Le secteur reprend alors lentement avec, par conséquent, une augmentation de la superficie cultivée. Dans les vingt dernières années du siècle passé, on avait dépassé 35 000 hectares. Ainsi, la superficie vitivinicole de la DOCa Rioja, qui comprend les territoires du Pays Basque et de Navarre, était de 39 349 hectares en 1983, de 46 972 hectares en 1990 et 63 474 hectares en 2004. Si l’on considère exclusivement le territoire de la Communauté autonome de La Rioja, la superficie du vignoble atteint 41 507 hectares.

L’objectif de ce travail est de connaître les facteurs topographiques, géomorphologiques et édaphologiques de l’organisation spatiale du vignoble dans La Rioja Alta. Il est évident que dans les espaces habités, ce sont les facteurs historiques, sociaux ou économiques qui expliquent ces paysages. Il ne faut cependant pas oublier que dans certains de ces espaces, notamment dans les paysages agricoles, il existe encore des éléments du milieu rural qui expliquent leur organisation. Aujourd’hui encore, le vignoble exige des conditions environnementales très précises, liées au climat et au sol, pour produire un vin de qualité que le consommateur expert peut facilement identifier. Ceci limite sa culture commerciale à des espaces très concrets (Fabbri, 2002). Arnáez et al. (2006) indiquent que l’espace joue un rôle important pour le vignoble. La délocalisation de sa culture par rapport aux meilleures enclaves peut avoir des répercussions très importantes sur la qualité du vin, ainsi que des conséquences socioéconomiques évidentes.

CHAMP D’ÉTUDE

La Rioja Alta, qui a une superficie de 1 136 km2, est une des six régions de la Communauté autonome de La Rioja (Espagne) (Fig. 1). Elle se trouve dans la région la plus à l’est de la Dépression de l’Èbre sur des matériaux tertiaires (grès) et quaternaires (graviers et sables). Une petite partie de la région, celle qui se trouve le plus au nord, inclut des matériaux secondaires, avec une prédominance de calcaires (Montes Obarenes et Sierra de Toloño) et c’est ici que l’on atteint les plus grandes altitudes de la région (Pico del Toloño, 1 264 m).

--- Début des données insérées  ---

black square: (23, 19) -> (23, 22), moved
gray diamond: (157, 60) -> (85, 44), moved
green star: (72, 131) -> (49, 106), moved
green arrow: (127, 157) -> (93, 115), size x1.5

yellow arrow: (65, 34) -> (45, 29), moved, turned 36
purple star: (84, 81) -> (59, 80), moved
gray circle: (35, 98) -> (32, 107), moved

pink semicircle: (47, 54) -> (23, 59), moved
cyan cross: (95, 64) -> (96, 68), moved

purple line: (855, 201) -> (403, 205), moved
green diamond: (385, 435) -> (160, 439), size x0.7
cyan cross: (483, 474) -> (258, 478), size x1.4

Fig. 1 Situation du champ d’étude

Fig. 1 Situation du champ d’étude

L’Èbre, un des principaux fleuves de la Péninsule ibérique, débouche sur le versant méditerranéen, traverse La Rioja Alta du nord-ouest au sud-est, arrive à La Rioja par les Conchas de Haro, un défilé escarpé de calcaires secondaires et traverse la région d’une manière sinueuse formant ainsi de beaux exemples de méandres. De plus, trois autres rivières (Tirón, Oja et Najerilla), affluents de l’Èbre, traversent également la région.

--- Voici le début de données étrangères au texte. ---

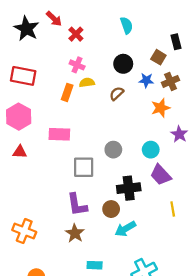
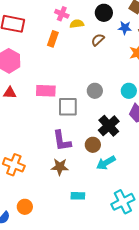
yellow semicircle: (87, 83) -> (77, 24), moved
pink rectangle: (59, 134) -> (46, 91), moved
black cross: (129, 188) -> (109, 126), turned -35
brown star: (75, 233) -> (60, 167), turned -30

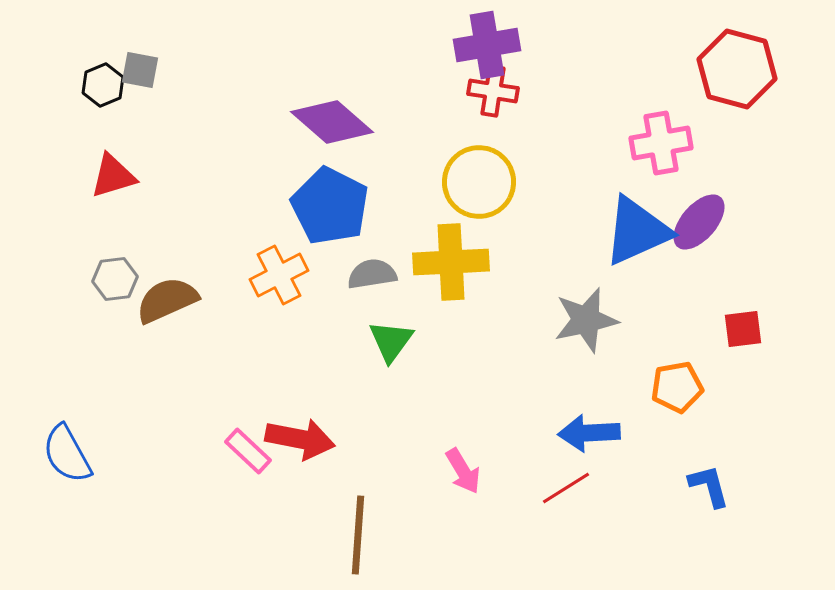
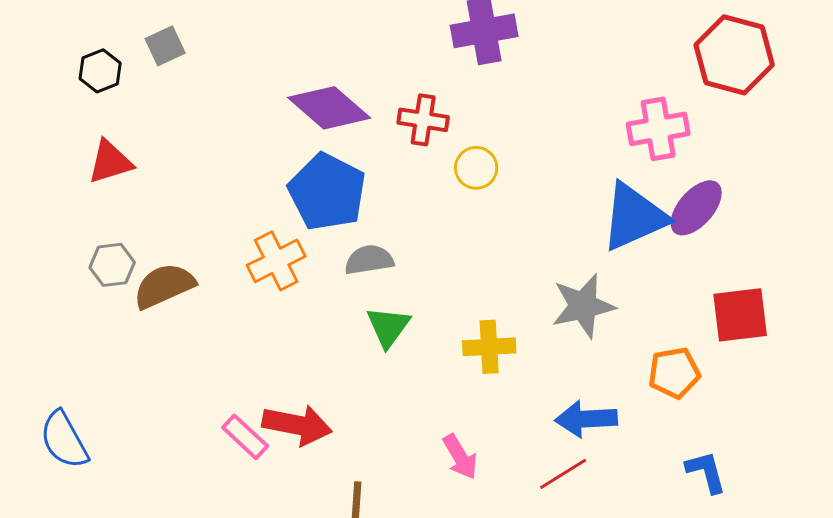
gray square: (140, 70) -> (165, 46), moved, turned -36
red cross: (493, 91) -> (423, 120), moved
yellow circle: (479, 182) -> (476, 168), size x0.6
yellow cross: (451, 262) -> (489, 347), moved, size x0.7
red square: (743, 329) -> (740, 315), size x1.5

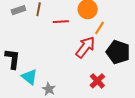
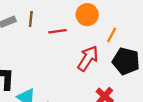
orange line: (100, 28) -> (112, 35), moved

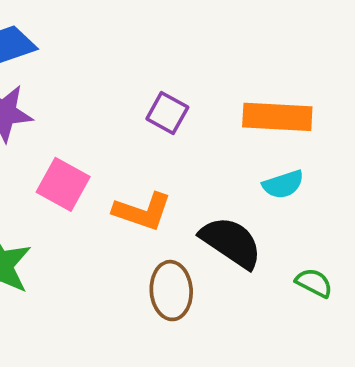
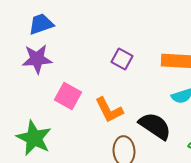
orange L-shape: (142, 211) -> (109, 110), turned 44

Le climat de la Rioja Alta est un climat méditerranéen continental adouci par l’influence des basses pressions atlantiques (Climent, 1994). Ainsi, le champ d’étude est beaucoup plus humide et frais que le secteur Est de La Rioja, qui connaît une amplitude thermique plus importante et des précipitations plus faibles.

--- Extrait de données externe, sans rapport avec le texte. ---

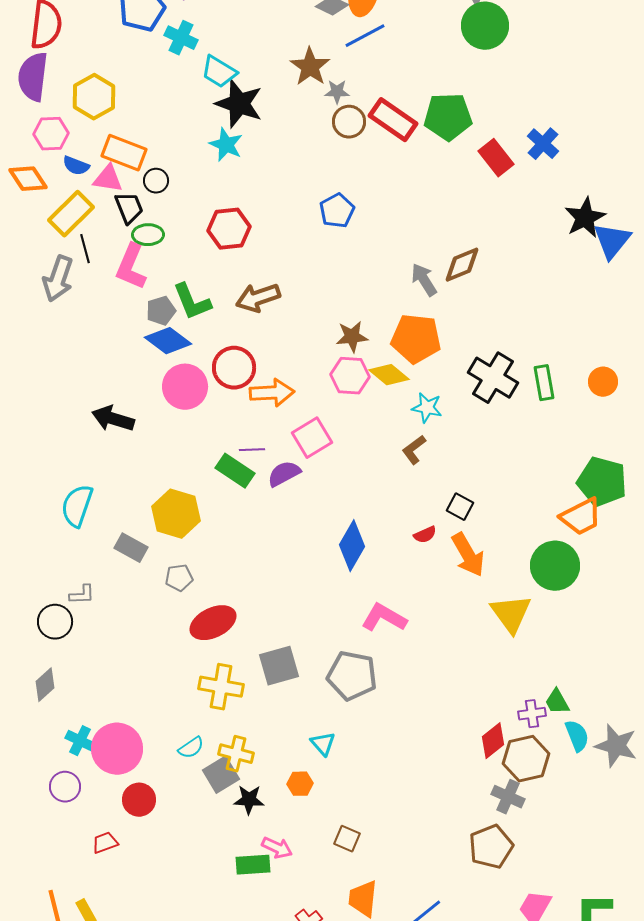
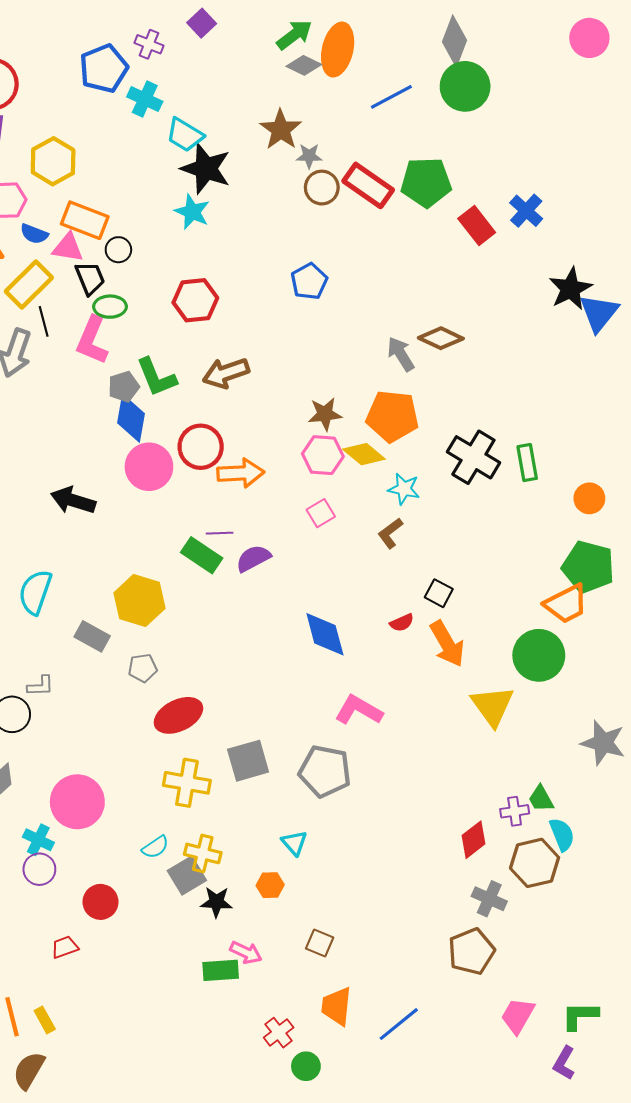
blue line: (365, 36) -> (391, 97), moved
brown diamond: (462, 265) -> (441, 338), turned 48
blue diamond: (168, 341) -> (131, 418), turned 63
orange circle: (603, 382) -> (589, 498), moved
pink square: (312, 438) -> (321, 513), moved, size x0.7
blue diamond: (352, 546) -> (325, 634), turned -45
gray star: (616, 746) -> (603, 743), moved
pink circle: (117, 749) -> (77, 802), moved
brown hexagon: (526, 759) -> (535, 863), moved
purple circle: (65, 787) -> (39, 869), moved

Fig. 2. Carte des isothermes de La Rioja Alta

Fig. 2. Carte des isothermes de La Rioja Alta

Comme le montre la figure 2, plus on avance vers le centre de la Dépression, plus les températures sont élevées. Les températures annuelles moyennes varient de 11,3 ºC à Santo Domingo de la Calzada, (639 m d’altitude) à 13,2 ºC à Cenicero, (437 m d’altitude). La carte des isothermes montre que la plus grande partie de La Rioja Alta oscille entre 13 et 11 ºC et l’on enregistre des valeurs inférieures à 10 ºC dans le piémont du Système ibérique.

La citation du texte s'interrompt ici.